Met Opera Announcer's Career Begins in a Swimming Pool.

NYPR Archives & Preservation | Nov 8, 2018

In this April 19, 1942, WQXR broadcast, Milton Cross and WNYC's Tommy Cowan (formerly of WJZ Newark) re-enact their chance meeting in early 1922 at a YMCA swimming pool. During that encounter, Cowan invited the young singer to join him on the air at WJZ, the New York metropolitan area's first radio station (where Cowan was the station's first and only announcer at the time), effectively launching Cross's renowned broadcasting career. Cross later became the first official voice of the Metropolitan Opera, where he announced regularly for forty-three years before both NBC and ABC microphones.
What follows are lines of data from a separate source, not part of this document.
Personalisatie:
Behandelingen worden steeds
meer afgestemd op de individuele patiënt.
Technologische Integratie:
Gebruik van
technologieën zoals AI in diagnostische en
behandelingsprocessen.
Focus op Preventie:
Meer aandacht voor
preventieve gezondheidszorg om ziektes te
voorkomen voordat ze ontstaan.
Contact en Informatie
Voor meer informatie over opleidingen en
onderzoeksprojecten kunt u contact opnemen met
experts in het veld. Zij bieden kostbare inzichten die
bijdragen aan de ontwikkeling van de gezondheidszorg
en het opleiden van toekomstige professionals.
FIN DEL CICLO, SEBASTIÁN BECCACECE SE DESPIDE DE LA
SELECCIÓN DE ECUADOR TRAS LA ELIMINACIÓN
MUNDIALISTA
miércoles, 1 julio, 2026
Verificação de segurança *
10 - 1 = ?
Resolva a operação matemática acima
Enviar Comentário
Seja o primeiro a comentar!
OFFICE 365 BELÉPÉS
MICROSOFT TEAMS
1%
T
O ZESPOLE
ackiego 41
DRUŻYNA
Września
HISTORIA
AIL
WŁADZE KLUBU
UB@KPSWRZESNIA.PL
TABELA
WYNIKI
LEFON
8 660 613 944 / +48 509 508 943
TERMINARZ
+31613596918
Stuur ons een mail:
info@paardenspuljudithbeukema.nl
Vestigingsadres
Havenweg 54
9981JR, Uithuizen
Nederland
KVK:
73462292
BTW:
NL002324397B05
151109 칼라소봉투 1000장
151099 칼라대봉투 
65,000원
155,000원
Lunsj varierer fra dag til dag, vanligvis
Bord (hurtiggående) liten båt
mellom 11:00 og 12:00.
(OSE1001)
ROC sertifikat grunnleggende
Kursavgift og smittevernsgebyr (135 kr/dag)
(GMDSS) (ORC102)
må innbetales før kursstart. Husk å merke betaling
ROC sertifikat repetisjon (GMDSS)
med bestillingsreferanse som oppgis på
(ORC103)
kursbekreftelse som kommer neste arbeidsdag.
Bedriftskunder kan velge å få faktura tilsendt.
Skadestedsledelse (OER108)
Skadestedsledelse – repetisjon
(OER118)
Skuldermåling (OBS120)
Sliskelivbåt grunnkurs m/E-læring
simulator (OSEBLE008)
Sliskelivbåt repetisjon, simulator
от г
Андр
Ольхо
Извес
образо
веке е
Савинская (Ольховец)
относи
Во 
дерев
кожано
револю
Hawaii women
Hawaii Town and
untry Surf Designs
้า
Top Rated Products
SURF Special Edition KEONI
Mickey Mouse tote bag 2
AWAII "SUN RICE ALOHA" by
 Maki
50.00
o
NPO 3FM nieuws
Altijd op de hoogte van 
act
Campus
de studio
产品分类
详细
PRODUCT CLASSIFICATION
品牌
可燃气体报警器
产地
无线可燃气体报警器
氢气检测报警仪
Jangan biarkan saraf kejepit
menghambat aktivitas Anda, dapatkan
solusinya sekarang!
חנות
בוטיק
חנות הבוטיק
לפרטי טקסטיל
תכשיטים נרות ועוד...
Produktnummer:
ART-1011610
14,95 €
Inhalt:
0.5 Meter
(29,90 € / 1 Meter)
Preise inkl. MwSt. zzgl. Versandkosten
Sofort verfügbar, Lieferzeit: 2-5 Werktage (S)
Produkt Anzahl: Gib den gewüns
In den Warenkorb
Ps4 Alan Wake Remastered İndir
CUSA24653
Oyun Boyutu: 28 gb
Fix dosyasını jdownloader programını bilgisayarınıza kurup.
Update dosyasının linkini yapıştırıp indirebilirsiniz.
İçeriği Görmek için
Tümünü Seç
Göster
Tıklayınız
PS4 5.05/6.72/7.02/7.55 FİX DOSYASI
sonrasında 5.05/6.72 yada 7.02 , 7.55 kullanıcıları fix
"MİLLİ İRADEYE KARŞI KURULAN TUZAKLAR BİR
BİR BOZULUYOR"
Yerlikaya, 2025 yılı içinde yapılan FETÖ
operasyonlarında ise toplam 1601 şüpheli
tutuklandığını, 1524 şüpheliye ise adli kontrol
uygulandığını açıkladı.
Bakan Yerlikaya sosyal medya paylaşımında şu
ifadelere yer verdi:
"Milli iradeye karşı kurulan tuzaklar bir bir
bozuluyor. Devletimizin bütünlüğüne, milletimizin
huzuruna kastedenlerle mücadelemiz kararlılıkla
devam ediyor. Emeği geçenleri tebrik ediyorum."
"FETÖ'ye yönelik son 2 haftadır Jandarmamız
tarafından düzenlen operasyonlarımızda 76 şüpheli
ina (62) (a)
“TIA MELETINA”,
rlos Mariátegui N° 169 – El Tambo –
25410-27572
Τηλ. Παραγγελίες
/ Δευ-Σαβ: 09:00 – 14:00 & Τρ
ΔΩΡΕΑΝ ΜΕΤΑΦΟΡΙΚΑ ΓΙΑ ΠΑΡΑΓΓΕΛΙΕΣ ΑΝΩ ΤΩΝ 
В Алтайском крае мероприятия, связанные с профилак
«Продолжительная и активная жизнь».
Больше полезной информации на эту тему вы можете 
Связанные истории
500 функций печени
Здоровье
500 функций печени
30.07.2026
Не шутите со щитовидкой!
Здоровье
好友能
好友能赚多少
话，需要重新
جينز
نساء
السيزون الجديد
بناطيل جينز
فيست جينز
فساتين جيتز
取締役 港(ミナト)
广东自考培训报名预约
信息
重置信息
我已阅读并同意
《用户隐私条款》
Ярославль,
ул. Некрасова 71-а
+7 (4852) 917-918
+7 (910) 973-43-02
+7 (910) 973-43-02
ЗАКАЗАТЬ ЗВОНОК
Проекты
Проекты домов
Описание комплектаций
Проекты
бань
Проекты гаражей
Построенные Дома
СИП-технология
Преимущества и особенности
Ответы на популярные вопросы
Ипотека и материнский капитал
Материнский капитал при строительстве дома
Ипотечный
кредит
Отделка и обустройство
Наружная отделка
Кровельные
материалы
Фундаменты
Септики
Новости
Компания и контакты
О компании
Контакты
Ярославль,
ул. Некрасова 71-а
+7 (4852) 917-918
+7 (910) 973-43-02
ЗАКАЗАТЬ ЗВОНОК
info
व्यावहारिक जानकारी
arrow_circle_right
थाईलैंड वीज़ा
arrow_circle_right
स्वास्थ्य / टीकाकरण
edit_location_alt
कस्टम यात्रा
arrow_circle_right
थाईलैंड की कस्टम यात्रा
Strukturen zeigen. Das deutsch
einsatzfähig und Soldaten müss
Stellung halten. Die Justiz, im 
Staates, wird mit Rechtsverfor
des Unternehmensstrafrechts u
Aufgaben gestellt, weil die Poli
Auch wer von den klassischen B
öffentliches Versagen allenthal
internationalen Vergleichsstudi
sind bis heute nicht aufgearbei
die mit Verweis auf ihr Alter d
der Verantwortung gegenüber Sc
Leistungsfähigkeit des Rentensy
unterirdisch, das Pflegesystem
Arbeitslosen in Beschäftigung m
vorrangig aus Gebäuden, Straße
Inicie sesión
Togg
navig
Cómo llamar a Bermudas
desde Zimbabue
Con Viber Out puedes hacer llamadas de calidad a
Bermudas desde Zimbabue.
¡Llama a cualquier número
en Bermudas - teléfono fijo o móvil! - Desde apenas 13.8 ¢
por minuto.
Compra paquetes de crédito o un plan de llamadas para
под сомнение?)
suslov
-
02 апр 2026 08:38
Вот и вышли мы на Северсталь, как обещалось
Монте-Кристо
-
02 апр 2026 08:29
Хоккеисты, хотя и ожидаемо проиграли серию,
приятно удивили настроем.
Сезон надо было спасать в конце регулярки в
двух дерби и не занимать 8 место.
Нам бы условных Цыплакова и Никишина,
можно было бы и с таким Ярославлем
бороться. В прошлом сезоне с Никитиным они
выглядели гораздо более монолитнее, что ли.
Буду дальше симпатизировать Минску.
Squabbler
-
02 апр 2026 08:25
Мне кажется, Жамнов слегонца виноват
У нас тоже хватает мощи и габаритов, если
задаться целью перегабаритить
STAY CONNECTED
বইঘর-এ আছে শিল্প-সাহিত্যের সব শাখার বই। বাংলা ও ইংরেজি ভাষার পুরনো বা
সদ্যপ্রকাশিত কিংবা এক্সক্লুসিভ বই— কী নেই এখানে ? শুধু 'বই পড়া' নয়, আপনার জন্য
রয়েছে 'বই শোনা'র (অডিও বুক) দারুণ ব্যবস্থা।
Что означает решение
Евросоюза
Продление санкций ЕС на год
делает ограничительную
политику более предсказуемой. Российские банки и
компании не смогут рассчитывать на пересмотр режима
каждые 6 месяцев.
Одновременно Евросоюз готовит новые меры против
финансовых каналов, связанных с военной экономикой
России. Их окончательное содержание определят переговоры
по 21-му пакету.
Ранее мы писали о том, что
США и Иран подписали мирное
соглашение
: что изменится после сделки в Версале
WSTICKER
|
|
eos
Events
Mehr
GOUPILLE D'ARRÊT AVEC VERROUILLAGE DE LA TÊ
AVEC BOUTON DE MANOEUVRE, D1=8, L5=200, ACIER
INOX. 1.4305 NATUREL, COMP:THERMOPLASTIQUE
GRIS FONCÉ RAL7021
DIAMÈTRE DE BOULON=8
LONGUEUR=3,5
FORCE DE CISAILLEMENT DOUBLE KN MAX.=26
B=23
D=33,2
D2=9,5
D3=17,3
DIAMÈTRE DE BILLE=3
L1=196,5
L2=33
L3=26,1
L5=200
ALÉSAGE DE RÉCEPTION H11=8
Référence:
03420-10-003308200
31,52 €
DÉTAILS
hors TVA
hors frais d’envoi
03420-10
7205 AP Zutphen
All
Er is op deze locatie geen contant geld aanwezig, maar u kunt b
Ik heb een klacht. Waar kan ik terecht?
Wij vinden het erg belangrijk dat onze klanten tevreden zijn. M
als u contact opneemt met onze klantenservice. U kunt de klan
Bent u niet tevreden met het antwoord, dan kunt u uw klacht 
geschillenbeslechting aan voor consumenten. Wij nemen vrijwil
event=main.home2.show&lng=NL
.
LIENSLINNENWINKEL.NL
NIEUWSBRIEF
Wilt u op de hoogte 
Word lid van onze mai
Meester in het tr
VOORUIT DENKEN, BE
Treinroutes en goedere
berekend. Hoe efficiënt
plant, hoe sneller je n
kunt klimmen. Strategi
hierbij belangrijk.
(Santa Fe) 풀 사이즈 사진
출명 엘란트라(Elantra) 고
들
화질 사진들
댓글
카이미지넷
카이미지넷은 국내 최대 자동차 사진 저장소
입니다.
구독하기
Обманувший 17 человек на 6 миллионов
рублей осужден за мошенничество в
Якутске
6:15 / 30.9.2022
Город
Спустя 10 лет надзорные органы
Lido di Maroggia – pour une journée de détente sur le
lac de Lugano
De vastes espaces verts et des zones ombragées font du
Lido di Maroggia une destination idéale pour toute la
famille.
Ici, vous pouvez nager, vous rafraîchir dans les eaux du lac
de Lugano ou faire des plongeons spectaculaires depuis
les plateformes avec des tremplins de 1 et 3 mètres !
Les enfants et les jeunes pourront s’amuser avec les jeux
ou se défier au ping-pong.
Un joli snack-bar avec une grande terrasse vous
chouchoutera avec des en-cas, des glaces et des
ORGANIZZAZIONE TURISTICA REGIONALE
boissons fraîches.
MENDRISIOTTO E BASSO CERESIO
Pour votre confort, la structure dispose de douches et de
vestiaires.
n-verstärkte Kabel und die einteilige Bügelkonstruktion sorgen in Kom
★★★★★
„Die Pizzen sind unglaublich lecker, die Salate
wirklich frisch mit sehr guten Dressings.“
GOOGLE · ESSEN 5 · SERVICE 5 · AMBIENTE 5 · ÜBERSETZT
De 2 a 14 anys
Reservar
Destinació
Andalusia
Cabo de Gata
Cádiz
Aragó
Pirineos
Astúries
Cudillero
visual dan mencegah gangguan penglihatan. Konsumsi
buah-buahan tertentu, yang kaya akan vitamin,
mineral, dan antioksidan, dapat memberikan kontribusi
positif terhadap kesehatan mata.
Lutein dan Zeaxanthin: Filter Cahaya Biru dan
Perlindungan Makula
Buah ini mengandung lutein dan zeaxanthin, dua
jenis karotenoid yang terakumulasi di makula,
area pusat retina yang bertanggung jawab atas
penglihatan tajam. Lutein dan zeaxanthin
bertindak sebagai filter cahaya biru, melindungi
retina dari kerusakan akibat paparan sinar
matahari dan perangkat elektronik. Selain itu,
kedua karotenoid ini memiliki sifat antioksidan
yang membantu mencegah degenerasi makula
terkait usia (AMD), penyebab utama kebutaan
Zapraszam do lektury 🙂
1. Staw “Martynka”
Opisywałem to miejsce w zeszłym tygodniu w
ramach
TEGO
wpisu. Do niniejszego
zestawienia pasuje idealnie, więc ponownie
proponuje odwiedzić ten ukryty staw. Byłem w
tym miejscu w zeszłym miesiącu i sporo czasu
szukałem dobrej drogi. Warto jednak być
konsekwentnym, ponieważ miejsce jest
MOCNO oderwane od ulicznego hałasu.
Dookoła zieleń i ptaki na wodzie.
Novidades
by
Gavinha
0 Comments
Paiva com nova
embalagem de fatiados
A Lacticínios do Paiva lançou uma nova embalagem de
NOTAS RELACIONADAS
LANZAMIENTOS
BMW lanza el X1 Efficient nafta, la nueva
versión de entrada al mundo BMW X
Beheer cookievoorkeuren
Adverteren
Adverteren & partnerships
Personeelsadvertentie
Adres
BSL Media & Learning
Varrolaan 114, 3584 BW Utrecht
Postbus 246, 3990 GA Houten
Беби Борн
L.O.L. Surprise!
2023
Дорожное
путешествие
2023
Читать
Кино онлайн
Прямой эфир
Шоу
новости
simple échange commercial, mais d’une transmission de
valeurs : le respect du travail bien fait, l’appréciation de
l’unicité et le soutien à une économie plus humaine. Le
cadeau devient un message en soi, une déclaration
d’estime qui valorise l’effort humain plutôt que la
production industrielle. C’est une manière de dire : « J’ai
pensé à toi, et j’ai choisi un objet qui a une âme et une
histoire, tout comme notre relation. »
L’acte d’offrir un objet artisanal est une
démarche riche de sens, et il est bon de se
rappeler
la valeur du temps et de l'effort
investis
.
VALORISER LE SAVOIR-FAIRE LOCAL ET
Although Milton Cross would become known as the 'dean of announcers,' his relationship with the broadcast microphone began at WJZ as a tenor soloist and continued for a couple of months on various music programs. As he explains to Cowan in this somewhat hokey recreation, the 24-year-old's modest aim in life was to be a public school music teacher. But this was the dawn of broadcasting, and radio's popularity was growing with each day. By mid-March of 1922, Cross was hired as WJZ's second announcer, and it wasn't long before his career goal shifted, as he became convinced that radio announcing was as much an art as singing.  

The scripted program, Stars Are Made, takes us briefly through Cross's broadcasting milestones and advice for would-be announcers, including women. So it's no surprise the show was produced and sponsored by John F. Gilbert, the Director of the School of Radio Technique at Radio City in Rockefeller Center. Announcer Don Rich hosts it, a graduate of the school and editor of the syndicated newspaper column Radio By Rich. We also hear from Mrs. William Francis Gibbs, President of the New York Metropolitan Opera Guild and Association, who praises Cross and presents him with an award.

The School of Radio Technique was billed at the time as America's oldest school devoted exclusively to radio broadcasting. In 1947 the school produced and marketed the 'Oralexicon,' the first recorded pronouncing dictionary for classical music. The four 12-inch Vinylite records were recorded by their 'oralexicographer,' Milton Cross.